Yes I like the strategy and yes it can only be used in some situations.

I only can come up with these 2 options, do a lot of work to potentially recover and release some less important memory, or focus on the happy path and exit if you don’t have enough memory. For the latter maybe you can at least exit in a nice way, so the player doesn’t lose anything, don’t know maybe the server or save system already ensures that…

I think using different allocators is good, I just think letting different allocators errors bubble up into the same code path via try is bad, because the call site would have trouble to recognize, whether the global allocator is out of memory or some smaller more specialized one.

So if you want to handle some of the out of memory errors, it is useful to know whether that error came from some allocator, where you want to use some kind of fallback. If you catch and crash the ones that aren’t supposed to be handled, that is one way to avoid mixing that error, with another one, that might make sense to handle.

You can decide that every OOM crashes, but I feel like there are cases where you use allocators for certain things, where it may make sense to sometimes do something different. For example if your game has developer tools, maybe those should try not to crash the game, so that you still can gain insights into a program that is about to crash. I also think developer tools are a great option for something where pre allocating a buffer may make sense and a build option to compile them in or not.

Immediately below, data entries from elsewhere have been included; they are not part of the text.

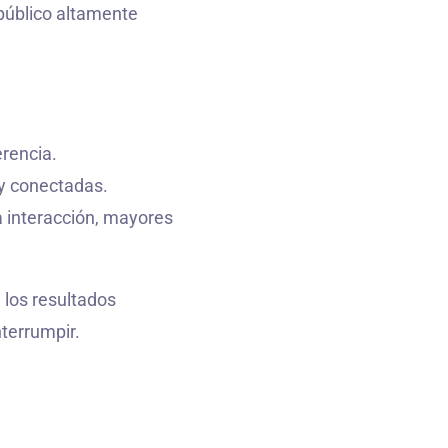
 público altamente
erencia.
 y conectadas.
a interacción, mayores
, los resultados
nterrumpir.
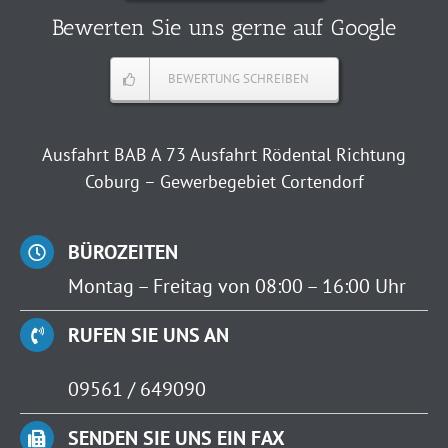
Bewerten Sie uns gerne auf Google
BEWERTUNG SCHREIBEN
Ausfahrt BAB A 73 Ausfahrt Rödental Richtung
Coburg – Gewerbegebiet Cortendorf
BÜROZEITEN
Montag – Freitag von 08:00 – 16:00 Uhr
RUFEN SIE UNS AN
09561 / 649090
SENDEN SIE UNS EIN FAX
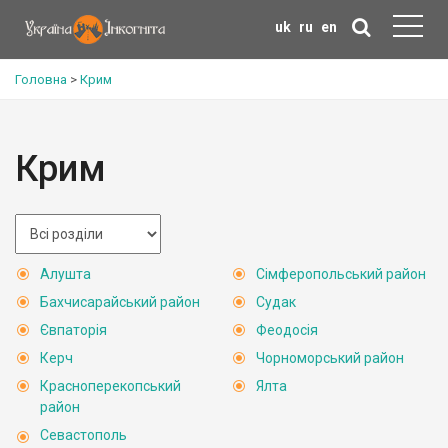
uk
ru
en
Головна
>
Крим
Крим
Алушта
Сімферопольський район
Бахчисарайський район
Судак
Євпаторія
Феодосія
Керч
Чорноморський район
Красноперекопський
Ялта
район
Севастополь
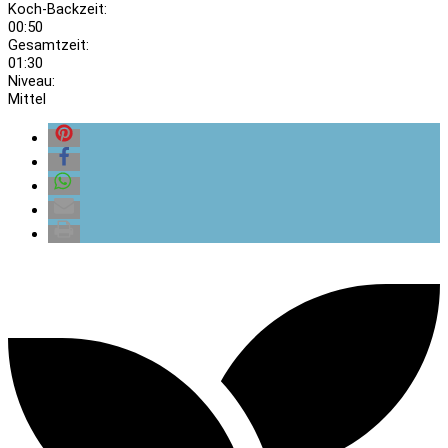
Koch-Backzeit:
00:50
Gesamtzeit:
01:30
Niveau:
Mittel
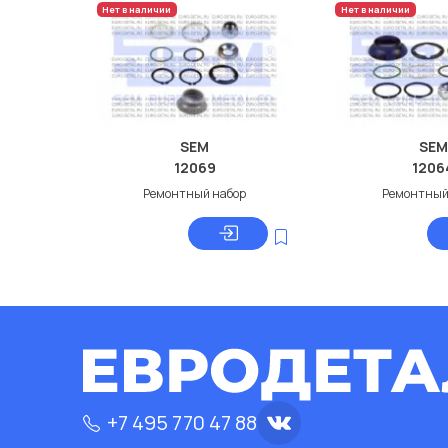
Нет в наличии
Нет в наличии
SEM
SEM
12069
1206
Ремонтный набор
Ремонтный
+7 495 770 47 88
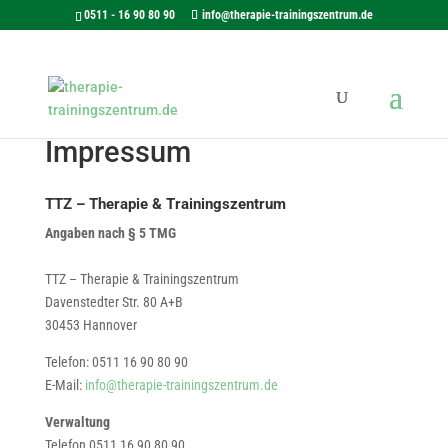
0511 - 16 90 80 90
info@therapie-trainingszentrum.de
Impressum
TTZ – Therapie & Trainingszentrum
Angaben nach § 5 TMG
TTZ – Therapie & Trainingszentrum
Davenstedter Str. 80 A+B
30453 Hannover
Telefon: 0511 16 90 80 90
E-Mail:
info@therapie-trainingszentrum.de
Verwaltung
Telefon 0511 16 90 80 90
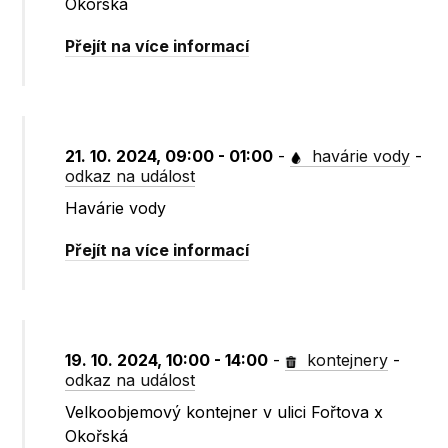
Okořská
Přejít na více informací
21. 10. 2024, 09:00 - 01:00
-
havárie vody
-
odkaz na událost
Havárie vody
Přejít na více informací
19. 10. 2024, 10:00 - 14:00
-
kontejnery
-
odkaz na událost
Velkoobjemový kontejner v ulici Fořtova x
Okořská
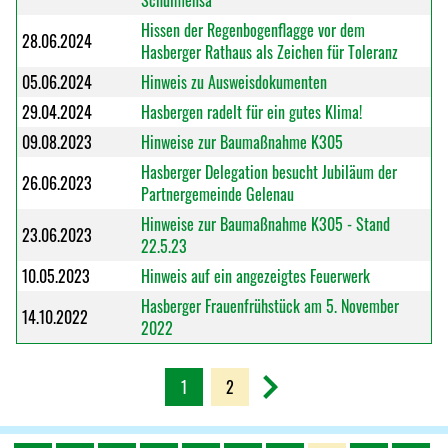
Schulmensa
Hissen der Regenbogenflagge vor dem
28.06.2024
Hasberger Rathaus als Zeichen für Toleranz
05.06.2024
Hinweis zu Ausweisdokumenten
29.04.2024
Hasbergen radelt für ein gutes Klima!
09.08.2023
Hinweise zur Baumaßnahme K305
Hasberger Delegation besucht Jubiläum der
26.06.2023
Partnergemeinde Gelenau
Hinweise zur Baumaßnahme K305 - Stand
23.06.2023
22.5.23
10.05.2023
Hinweis auf ein angezeigtes Feuerwerk
Hasberger Frauenfrühstück am 5. November
14.10.2022
2022
1
2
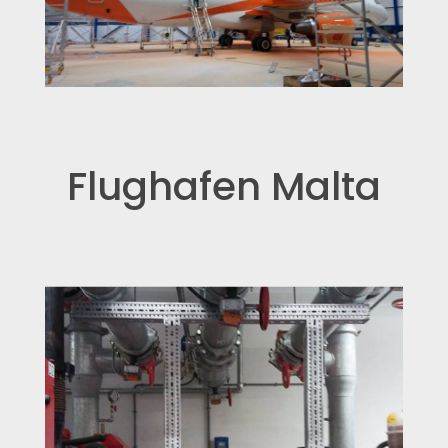
Flughafen Malta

You also could pass in multiple allocators, I think this is mostly a difference in personal preferences, in how to structure code (I don’t care if the allocator is passed in or managed in some data structure), mixed with me not knowing how your code actually looks like (apart from snippets).

I agree that mixing your temporary working memory data into your results data in the same allocator isn’t good.

Maybe you setup/configure those allocators somewhere else, in some other way that is flexible.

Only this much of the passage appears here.